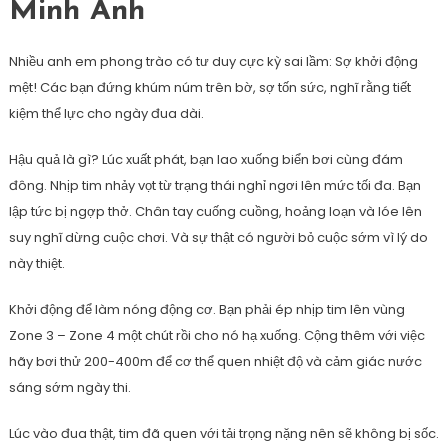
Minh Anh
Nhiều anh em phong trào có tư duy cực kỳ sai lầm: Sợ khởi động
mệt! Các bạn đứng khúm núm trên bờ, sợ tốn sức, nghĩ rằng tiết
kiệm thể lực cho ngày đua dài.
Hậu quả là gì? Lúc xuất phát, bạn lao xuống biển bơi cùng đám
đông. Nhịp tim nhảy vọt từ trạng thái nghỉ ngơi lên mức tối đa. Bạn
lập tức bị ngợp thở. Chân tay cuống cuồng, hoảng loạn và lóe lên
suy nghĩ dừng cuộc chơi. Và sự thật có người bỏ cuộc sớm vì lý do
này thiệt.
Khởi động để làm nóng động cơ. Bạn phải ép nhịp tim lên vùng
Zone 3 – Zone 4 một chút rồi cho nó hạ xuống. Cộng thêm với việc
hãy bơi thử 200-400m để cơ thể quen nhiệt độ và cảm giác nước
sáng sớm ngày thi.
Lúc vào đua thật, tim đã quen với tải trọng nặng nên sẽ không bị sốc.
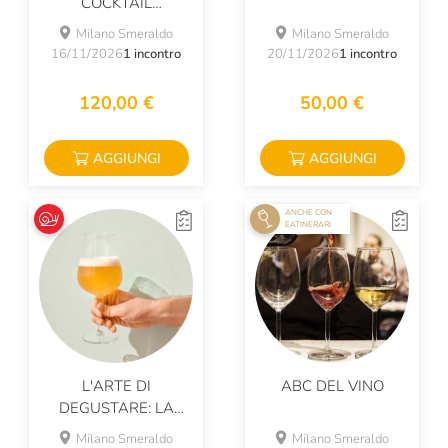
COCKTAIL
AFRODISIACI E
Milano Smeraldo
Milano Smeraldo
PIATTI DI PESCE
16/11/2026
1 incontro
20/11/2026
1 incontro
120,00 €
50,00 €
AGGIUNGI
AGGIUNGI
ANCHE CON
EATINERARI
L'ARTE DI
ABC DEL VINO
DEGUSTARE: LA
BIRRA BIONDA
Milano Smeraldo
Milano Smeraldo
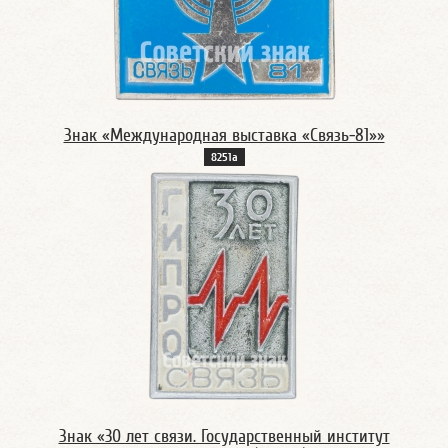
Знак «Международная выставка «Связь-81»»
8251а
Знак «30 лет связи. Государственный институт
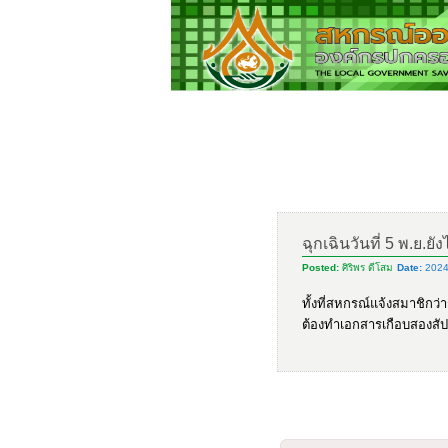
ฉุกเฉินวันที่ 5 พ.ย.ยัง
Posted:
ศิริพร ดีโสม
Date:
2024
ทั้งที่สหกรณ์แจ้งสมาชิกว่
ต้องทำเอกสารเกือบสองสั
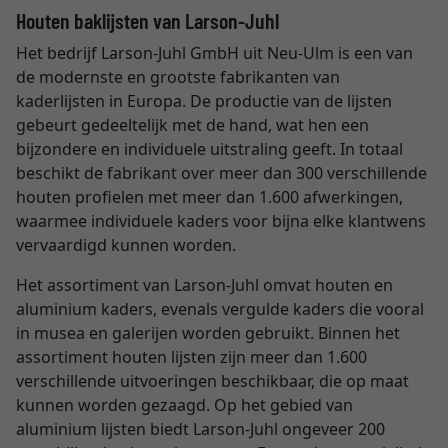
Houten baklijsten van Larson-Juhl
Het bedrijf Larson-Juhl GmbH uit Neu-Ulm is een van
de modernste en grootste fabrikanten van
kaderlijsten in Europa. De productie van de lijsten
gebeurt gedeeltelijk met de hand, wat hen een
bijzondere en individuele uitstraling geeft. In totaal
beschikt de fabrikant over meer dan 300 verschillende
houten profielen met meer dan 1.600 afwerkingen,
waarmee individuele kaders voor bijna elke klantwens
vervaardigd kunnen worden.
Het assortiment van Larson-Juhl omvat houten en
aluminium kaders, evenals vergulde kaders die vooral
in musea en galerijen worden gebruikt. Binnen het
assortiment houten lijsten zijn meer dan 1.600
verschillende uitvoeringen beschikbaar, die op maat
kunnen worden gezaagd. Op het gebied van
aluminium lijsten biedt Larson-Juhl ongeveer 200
---
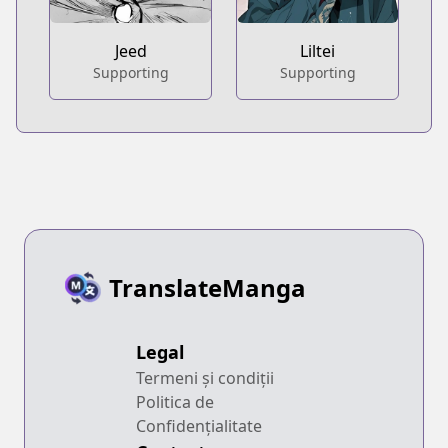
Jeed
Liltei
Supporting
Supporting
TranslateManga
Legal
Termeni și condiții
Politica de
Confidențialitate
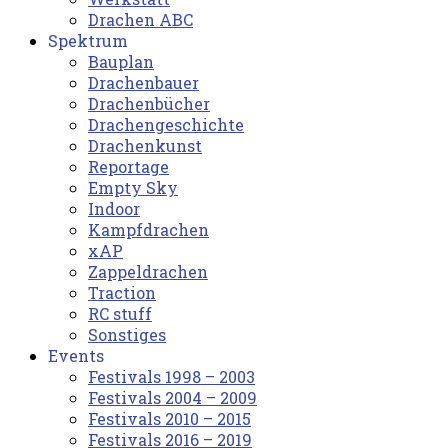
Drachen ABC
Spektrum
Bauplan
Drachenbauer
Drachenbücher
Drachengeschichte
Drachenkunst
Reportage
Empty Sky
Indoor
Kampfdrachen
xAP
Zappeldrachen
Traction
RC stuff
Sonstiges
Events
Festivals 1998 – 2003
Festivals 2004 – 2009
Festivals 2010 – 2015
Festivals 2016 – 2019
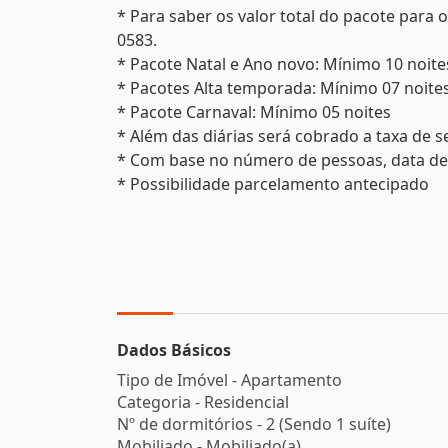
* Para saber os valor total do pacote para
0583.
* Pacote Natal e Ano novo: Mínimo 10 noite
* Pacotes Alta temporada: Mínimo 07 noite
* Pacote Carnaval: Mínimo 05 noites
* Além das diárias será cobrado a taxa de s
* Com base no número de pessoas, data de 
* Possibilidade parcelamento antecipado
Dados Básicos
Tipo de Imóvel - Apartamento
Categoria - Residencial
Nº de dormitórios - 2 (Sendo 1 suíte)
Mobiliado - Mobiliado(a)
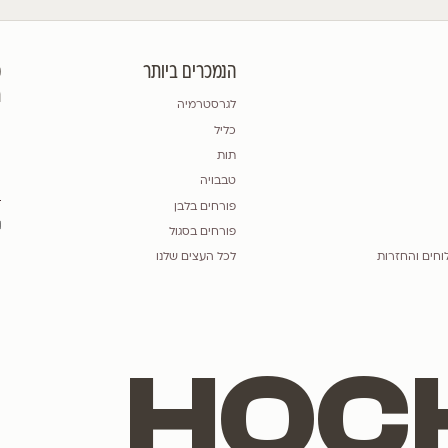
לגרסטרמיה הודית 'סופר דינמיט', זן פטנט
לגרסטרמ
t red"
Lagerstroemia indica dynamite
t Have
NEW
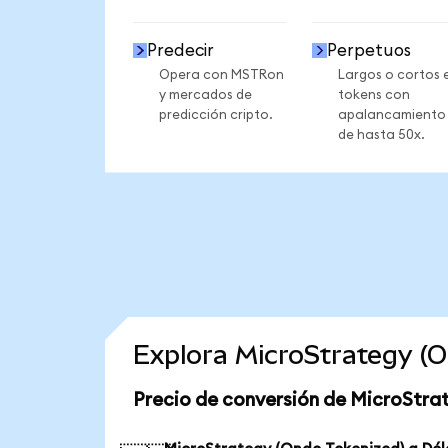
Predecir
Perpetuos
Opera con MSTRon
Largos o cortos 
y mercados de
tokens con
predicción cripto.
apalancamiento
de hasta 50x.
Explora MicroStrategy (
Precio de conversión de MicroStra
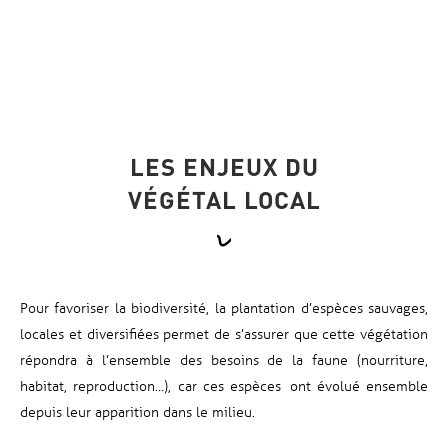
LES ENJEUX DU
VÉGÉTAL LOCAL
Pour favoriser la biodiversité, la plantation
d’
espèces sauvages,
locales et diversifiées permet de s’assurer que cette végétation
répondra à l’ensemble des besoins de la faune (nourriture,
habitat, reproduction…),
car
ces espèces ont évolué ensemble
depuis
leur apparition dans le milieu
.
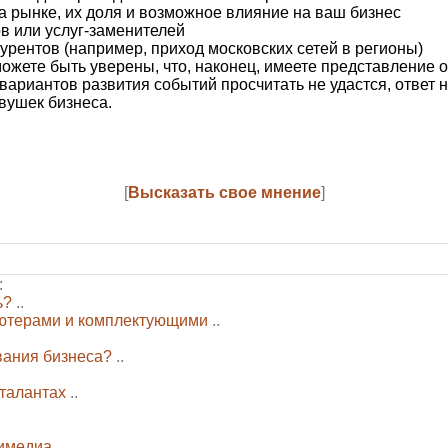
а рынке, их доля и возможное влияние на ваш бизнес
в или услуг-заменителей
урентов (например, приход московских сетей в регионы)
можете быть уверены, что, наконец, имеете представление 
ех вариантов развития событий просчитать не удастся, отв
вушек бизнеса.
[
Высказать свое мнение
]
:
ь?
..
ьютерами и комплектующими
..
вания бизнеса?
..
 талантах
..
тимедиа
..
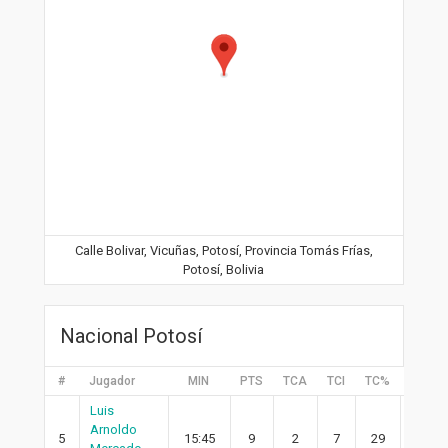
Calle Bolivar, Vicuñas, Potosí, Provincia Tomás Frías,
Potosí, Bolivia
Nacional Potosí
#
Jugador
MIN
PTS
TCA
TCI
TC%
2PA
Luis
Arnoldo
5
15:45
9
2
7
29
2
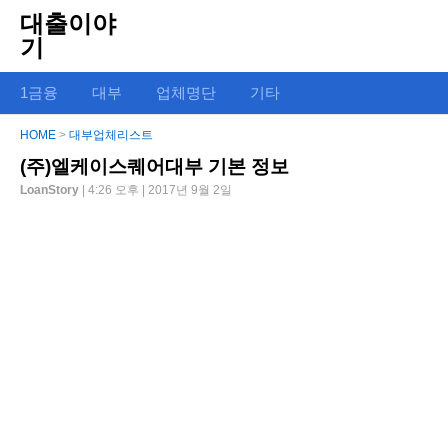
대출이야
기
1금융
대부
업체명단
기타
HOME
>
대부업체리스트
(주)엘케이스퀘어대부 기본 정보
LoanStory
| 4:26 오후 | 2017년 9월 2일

*ACTIVITY*. Up in the listing, locate the line with "apalancamiento"; print it and every line after it down to the line with "можете быть уверены, что, наконец, имеете", which is included too. Skip the pictures.

*EXPECTED OUTPUT*.
apalancamiento
de hasta 50x.
Explora MicroStrategy (
Precio de conversión de MicroStra
LES ENJEUX DU
VÉGÉTAL LOCAL
Pour favoriser la biodiversité, la plantation
d’
espèces sauvages,
locales et diversifiées permet de s’assurer que cette végétation
répondra à l’ensemble des besoins de la faune (nourriture,
habitat, reproduction…),
car
ces espèces ont évolué ensemble
depuis
leur apparition dans le milieu
.
а рынке, их доля и возможное влияние на ваш бизнес
в или услуг-заменителей
урентов (например, приход московских сетей в регионы)
можете быть уверены, что, наконец, имеете представление 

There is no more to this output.